Aneng AN870 multimeter tested

(Published on 27/01/2021)

With its four and a half decade display, its specified accuracy of ±0.05 % when measuring DC voltage and its price of less than EUR 30, this sturdy multimeter is well worth an extensive test.

Getting to know the Aneng AN870 multimeter

Alternative brands, names and prices
This multimeter is offered under various brand names and type numbers:
       - Aneng AN870
       - Zotek ZT219 (is Zotek the real manufacturer?)
       - Richmeters RM219
The prices vary considerably, from € 17.54 to € 52.14 (January 2021). Nevertheless, a comment must be made here. The multimeter is identical for all suppliers. What is different is the number of measuring probes that are supplied by the various suppliers. Some cheap deals only include one set of measuring probes. We bought our Aneng AN870 at Banggood for € 30.54 with a very complete set of measuring leads.

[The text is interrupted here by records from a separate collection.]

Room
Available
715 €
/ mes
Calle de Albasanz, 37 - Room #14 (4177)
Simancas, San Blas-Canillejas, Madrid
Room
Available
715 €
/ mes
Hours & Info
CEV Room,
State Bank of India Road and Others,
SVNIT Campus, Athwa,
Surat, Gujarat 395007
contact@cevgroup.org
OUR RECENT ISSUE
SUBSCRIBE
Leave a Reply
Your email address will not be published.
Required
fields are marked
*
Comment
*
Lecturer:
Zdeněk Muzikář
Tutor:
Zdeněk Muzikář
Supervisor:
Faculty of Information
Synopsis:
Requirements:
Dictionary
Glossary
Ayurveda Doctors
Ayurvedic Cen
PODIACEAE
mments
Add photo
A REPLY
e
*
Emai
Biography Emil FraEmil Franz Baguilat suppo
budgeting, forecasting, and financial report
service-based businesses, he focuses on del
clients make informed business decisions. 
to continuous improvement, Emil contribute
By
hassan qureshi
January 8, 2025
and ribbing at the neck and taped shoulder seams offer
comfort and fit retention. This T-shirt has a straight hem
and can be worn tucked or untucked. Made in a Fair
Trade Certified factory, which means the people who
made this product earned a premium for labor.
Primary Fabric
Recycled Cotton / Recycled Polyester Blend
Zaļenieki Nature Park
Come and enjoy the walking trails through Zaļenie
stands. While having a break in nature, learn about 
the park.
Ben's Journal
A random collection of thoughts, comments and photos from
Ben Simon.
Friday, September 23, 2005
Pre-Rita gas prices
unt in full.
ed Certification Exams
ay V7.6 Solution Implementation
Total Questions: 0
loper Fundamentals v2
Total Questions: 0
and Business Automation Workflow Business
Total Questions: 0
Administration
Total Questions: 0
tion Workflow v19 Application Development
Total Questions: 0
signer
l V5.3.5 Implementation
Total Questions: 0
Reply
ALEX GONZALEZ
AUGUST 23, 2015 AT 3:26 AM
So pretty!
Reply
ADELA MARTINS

What can you measure with the AN870?
This multimeter has a very extensive number of measuring functions, which you can select with a ten-position rotary switch and the 'SELECT' and 'Hz/%' push buttons:
       - DC voltage: 19.999 mV ~ 199.99 mV
       - DC voltage: 1.9999 V ~ 19.999 V ~ 199.99 V ~ 1000.0 V
       - AC voltage: 19.999 mV ~ 199.99 mV
       - AC voltage: 1.9999 V ~ 19.999 V ~ 199.99 V ~ 750.0 V
       - DC current: 199.99 μA ~ 1999.9 μA
       - DC current: 19.999 mA ~ 199.99 mA
       - DC current: 1.9999 A ~ 19.999 A
       - AC current: 199.99 μA ~ 1999.9 μA
       - AC current: 19.999 mA ~ 199.99 mA
       - AC current: 1.9999 A ~ 19.999 A
       - Resistance: 199.99 Ω ~ 1.9999 kΩ ~ 19.999 kΩ ~ 199.99 kΩ
       - Resistance: 1.9999 MΩ ~ 19.999 MΩ ~ 199.99 MΩ
       - Capacitance: 9.999 nF ~ 99.99 nF ~ 999.9 nF ~ 9.999 μF ~ 99.99 μF ~ 9.999 mF
       - Frequency: 99.99 Hz ~ 999.9 Hz ~ 9.999 kHz ~ 99.99 kHz ~ 999.9 kHz ~ 9.999 MHz
       - Duty cycle: 99 %
       - Temperature: +1000 °C
These measurements are taken three times a second.
Of course, you can also test diodes, conductivities up to 50 Ω, detect the live and neutral wires of the mains voltage and trace live wires in walls.
In addition, the AN870 has the following functions:
       - Relative measurement.
       - Min and max indication.
       - Hold function.

The scope of delivery
The AN870 comes in an unbranded and unnamed sturdy cardboard box containing a black pouch that is stuffed with the meter itself and a lot of accessories. A 24 page manual in excellent English is included. The pouch measures 22 cm by 13 cm and has a zipper.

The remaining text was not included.